# What you need to do:
Reproduce word for word, from the entries below, the line with "Руководство синдиката", the line with "Законска регулатива", and every line between them, and nothing more.

***** Data for this exercise *****

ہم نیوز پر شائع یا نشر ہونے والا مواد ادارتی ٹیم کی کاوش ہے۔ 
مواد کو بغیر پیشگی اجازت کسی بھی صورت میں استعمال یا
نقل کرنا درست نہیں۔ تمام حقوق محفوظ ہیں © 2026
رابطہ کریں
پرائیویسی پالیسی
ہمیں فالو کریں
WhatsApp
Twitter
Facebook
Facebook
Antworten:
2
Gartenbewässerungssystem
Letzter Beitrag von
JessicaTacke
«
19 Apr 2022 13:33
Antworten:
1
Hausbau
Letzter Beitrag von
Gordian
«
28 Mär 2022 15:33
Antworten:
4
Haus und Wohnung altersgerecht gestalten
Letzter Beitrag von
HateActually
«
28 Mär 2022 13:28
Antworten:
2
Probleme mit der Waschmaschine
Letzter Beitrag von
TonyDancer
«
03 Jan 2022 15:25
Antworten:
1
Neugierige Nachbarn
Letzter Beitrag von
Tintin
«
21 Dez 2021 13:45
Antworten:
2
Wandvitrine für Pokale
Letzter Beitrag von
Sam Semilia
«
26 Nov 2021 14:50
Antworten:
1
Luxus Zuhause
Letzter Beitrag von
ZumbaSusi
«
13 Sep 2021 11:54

*****
***** Data for this exercise *****

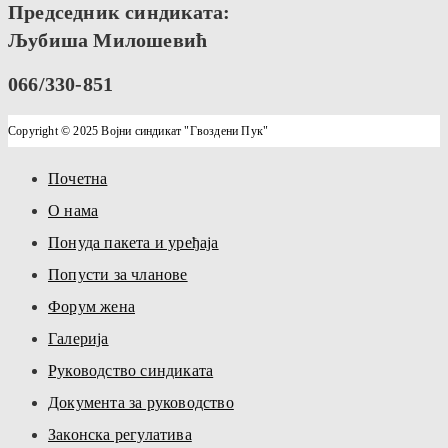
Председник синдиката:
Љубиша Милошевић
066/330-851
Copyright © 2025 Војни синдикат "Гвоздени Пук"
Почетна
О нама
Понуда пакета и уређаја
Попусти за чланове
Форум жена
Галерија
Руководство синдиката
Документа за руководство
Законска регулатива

*****
***** Data for this exercise *****

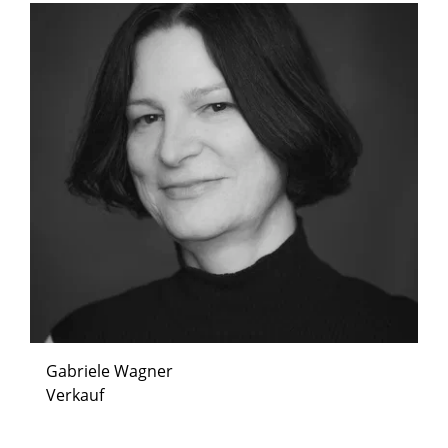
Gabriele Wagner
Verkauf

*****

# Result of this exercise:
Руководство синдиката
Документа за руководство
Законска регулатива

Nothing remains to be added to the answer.